Provided entries:

+ + + + + + +

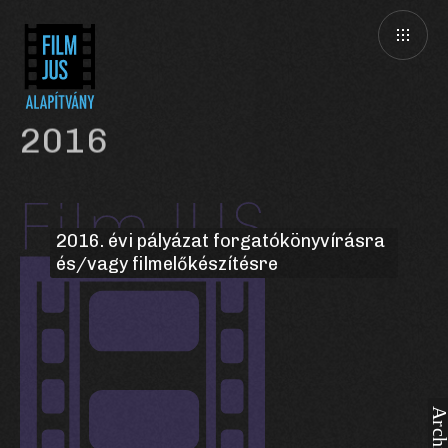
2016
2016. évi pályázat forgatókönyvírásra
és/vagy filmelőkészítésre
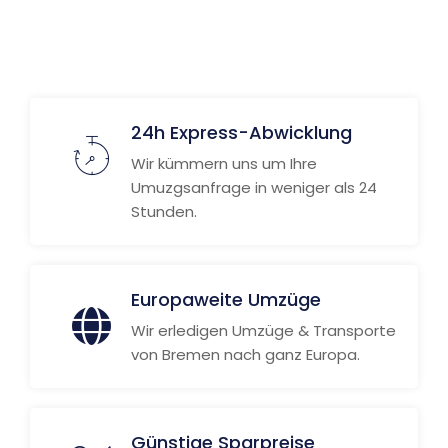
24h Express-Abwicklung
Wir kümmern uns um Ihre
Umuzgsanfrage in weniger als 24
Stunden.
Europaweite Umzüge
Wir erledigen Umzüge & Transporte
von Bremen nach ganz Europa.
Günstige Sparpreise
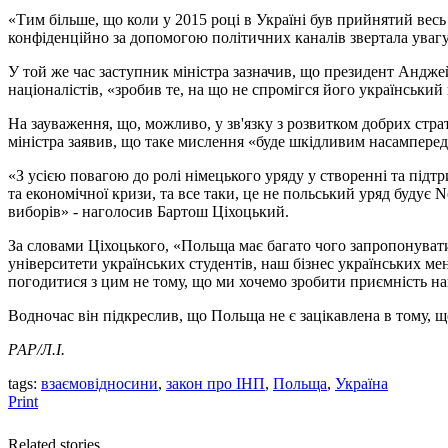
«Тим більше, що коли у 2015 році в Україні був прийнятий весь
конфіденційно за допомогою політичних каналів звертала увагу 
У той же час заступник міністра зазначив, що президент Андж
націоналістів, «зробив те, на що не спромігся його українськи
На зауваження, що, можливо, у зв'язку з розвитком добрих стр
міністра заявив, що таке мислення «буде шкідливим насамперед
«З усією повагою до ролі німецького уряду у створенні та підтр
та економічної кризи, та все таки, це не польський уряд будує 
виборів» - наголосив Бартош Ціхоцький.
За словами Ціхоцького, «Польща має багато чого запропонуват
університети українських студентів, наш бізнес українських мен
погодитися з цим не тому, що ми хочемо зробити приємність наш
Водночас він підкреслив, що Польща не є зацікавлена в тому, щ
РАР/Л.І.
tags:
взаємовідносини
,
закон про ІНП
,
Польща
,
Україна
Print
Related stories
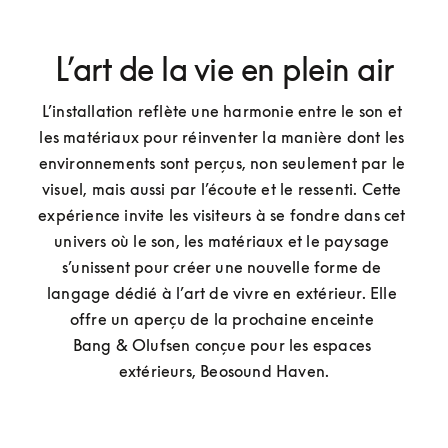
L’art de la vie en plein air
L’installation reflète une harmonie entre le son et 
les matériaux pour réinventer la manière dont les 
environnements sont perçus, non seulement par le 
visuel, mais aussi par l’écoute et le ressenti. Cette 
expérience invite les visiteurs à se fondre dans cet 
univers où le son, les matériaux et le paysage 
s’unissent pour créer une nouvelle forme de 
langage dédié à l’art de vivre en extérieur. Elle 
offre un aperçu de la prochaine enceinte 
Bang & Olufsen conçue pour les espaces 
extérieurs, Beosound Haven.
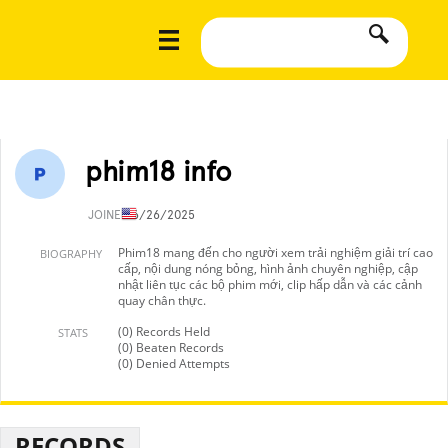
phim18 info
JOINED
6/26/2025
Phim18 mang đến cho người xem trải nghiệm giải trí cao
BIOGRAPHY
cấp, nội dung nóng bỏng, hình ảnh chuyên nghiệp, cập
nhật liên tục các bộ phim mới, clip hấp dẫn và các cảnh
quay chân thực.
(0) Records Held
STATS
(0) Beaten Records
(0) Denied Attempts
RECORDS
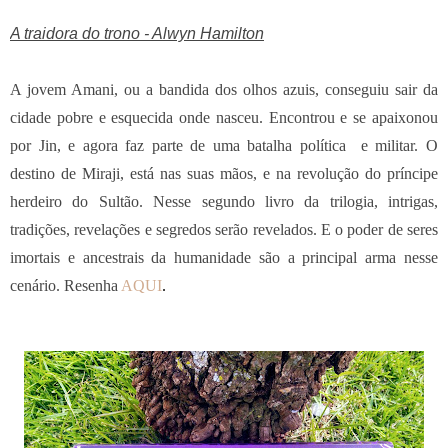
A traidora do trono - Alwyn Hamilton
A jovem Amani, ou a bandida dos olhos azuis, conseguiu sair da
cidade pobre e esquecida onde nasceu. Encontrou e se apaixonou
por Jin, e agora faz parte de uma batalha política e militar. O
destino de Miraji, está nas suas mãos, e na revolução do príncipe
herdeiro do Sultão. Nesse segundo livro da trilogia, intrigas,
tradições, revelações e segredos serão revelados. E o poder de seres
imortais e ancestrais da humanidade são a principal arma nesse
cenário. Resenha
AQUI
.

+ + + + + + +

What to do: Using the listing above, repeat word for word each line from the one with "cấp, nội dung" down to the one with "destino de Miraji, está", both included. Omit all pictures.

Answer below:
cấp, nội dung nóng bỏng, hình ảnh chuyên nghiệp, cập
nhật liên tục các bộ phim mới, clip hấp dẫn và các cảnh
quay chân thực.
(0) Records Held
STATS
(0) Beaten Records
(0) Denied Attempts
RECORDS
A traidora do trono - Alwyn Hamilton
A jovem Amani, ou a bandida dos olhos azuis, conseguiu sair da
cidade pobre e esquecida onde nasceu. Encontrou e se apaixonou
por Jin, e agora faz parte de uma batalha política e militar. O
destino de Miraji, está nas suas mãos, e na revolução do príncipe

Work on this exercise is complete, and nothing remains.